Here’s a fun way to spend your Saturday or Sunday: bike to the beach! Hop on the ferry to Staten Island, and bike along the coast, riding underneath the Verrazano-Narrows Bridge, through Fort Wadsworth, through South Beach, and eventually to Midland Beach. It’s roughly 6.5 miles each way, but you can take a break halfway to take a dip in the ocean and grab a slice or four from Big Boys Pizzeria. You’ll earn it!
Another biking adventure that calls for a ferry trip is Governors Island, and you can climb aboard from Lower Manhattan or Brooklyn Bridge Park. You can bring your own bike or rent one when you arrive, set out on the island’s easy 2.5-mile path, and see mansions, barracks, and views of the New York Harbor. Because there are no cars allowed on the island, you can count on some of the safest biking you’ll find in the entire city.

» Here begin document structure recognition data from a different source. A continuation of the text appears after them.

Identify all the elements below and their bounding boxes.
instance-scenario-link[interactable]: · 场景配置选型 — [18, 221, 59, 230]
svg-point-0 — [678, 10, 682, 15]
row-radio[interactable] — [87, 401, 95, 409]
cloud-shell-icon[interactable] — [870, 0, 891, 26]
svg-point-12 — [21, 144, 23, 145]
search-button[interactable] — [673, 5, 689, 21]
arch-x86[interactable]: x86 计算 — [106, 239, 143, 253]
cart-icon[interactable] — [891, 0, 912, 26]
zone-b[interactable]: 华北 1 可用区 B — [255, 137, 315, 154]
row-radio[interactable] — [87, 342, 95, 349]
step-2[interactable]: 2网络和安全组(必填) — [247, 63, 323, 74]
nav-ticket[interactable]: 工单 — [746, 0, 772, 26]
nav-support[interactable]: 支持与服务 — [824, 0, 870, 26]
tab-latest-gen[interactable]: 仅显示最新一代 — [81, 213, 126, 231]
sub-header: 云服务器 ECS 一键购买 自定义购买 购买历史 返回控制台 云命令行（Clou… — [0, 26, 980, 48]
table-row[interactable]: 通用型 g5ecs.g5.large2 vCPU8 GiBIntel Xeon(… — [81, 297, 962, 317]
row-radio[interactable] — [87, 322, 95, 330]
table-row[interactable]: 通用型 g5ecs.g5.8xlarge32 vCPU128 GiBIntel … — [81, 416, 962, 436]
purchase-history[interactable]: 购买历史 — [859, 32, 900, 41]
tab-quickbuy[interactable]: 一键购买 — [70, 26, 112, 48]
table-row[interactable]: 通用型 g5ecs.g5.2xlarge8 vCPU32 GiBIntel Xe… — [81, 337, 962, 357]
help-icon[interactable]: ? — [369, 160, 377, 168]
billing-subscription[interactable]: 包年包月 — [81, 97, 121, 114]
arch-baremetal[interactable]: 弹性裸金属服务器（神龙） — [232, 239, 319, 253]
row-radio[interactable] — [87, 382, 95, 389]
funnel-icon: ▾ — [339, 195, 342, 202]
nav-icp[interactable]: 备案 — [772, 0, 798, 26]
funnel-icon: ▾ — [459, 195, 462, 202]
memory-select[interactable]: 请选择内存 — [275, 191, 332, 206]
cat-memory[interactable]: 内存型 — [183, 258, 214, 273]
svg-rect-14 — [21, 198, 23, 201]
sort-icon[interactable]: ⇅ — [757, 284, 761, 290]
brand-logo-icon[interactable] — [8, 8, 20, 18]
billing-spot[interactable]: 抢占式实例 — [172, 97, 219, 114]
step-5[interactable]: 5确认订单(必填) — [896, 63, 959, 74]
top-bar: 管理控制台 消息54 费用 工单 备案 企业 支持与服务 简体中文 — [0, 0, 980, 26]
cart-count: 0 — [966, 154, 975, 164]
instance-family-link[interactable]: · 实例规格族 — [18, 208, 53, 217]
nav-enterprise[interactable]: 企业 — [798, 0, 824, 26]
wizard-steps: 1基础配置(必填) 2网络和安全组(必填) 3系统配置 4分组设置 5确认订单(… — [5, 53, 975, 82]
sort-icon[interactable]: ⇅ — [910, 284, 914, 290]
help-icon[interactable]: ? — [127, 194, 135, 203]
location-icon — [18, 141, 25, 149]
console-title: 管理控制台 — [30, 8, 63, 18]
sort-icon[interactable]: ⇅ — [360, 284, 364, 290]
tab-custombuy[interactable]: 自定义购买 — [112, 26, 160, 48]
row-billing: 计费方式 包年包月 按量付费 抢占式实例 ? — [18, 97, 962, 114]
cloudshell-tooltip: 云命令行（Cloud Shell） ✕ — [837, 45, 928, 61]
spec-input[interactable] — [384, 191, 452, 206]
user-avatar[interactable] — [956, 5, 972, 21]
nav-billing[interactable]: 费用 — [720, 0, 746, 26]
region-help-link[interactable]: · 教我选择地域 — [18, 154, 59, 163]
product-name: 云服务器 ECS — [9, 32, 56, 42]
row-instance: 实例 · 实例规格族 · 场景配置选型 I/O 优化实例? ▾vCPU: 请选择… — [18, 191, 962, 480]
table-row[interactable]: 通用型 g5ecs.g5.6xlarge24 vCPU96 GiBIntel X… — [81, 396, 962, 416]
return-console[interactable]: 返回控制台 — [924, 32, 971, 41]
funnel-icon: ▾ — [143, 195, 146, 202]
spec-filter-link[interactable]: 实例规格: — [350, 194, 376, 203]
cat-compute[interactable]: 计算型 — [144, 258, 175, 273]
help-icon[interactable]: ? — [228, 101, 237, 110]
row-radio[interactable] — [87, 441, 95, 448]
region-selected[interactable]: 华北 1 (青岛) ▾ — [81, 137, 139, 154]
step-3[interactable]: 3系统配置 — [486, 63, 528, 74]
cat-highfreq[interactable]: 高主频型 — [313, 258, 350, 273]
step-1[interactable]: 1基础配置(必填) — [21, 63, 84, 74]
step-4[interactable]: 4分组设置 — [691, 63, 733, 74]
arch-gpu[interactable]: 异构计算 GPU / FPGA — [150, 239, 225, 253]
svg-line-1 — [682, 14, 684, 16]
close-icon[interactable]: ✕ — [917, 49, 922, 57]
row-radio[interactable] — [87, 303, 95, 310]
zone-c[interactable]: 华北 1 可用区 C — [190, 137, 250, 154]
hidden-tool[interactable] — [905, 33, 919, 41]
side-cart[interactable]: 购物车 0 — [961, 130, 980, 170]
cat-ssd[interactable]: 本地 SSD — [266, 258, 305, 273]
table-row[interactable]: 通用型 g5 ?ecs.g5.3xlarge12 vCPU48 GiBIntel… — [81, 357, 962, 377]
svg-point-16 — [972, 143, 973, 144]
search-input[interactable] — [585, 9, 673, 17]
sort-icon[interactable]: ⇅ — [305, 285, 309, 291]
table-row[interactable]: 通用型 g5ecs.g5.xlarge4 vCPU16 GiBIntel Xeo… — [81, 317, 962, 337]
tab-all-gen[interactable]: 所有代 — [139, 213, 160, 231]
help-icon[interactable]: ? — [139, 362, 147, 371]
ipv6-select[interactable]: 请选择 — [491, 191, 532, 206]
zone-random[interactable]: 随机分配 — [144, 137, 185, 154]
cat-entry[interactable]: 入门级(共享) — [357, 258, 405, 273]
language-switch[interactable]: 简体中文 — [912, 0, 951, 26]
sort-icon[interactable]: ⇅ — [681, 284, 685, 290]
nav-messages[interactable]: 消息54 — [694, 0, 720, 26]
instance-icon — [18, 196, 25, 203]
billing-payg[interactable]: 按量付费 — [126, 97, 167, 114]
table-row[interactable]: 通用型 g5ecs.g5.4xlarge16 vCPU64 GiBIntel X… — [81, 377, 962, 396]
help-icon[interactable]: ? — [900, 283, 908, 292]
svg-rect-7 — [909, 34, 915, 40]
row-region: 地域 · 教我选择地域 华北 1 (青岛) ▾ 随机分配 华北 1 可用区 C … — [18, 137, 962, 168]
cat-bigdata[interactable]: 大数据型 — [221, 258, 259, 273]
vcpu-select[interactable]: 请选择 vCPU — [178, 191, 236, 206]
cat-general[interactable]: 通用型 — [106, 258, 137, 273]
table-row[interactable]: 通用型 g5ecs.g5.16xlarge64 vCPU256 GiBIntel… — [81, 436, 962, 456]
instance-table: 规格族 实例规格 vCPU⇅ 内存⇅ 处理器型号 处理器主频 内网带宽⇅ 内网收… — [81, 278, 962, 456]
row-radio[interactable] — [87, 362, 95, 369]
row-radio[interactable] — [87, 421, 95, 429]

Starting in Greenpoint and ending in Red Hook (or vice versa), bike along the edge of Brooklyn and check out some of the best views in the entire city—and world. Bike racks all along Brooklyn Bridge Park make it easy to stop and take pictures with the ultimate backdrop: the Manhattan skyline. Plus, vendors selling all kinds of treats are always there to help you refuel and keep on grinding out the miles.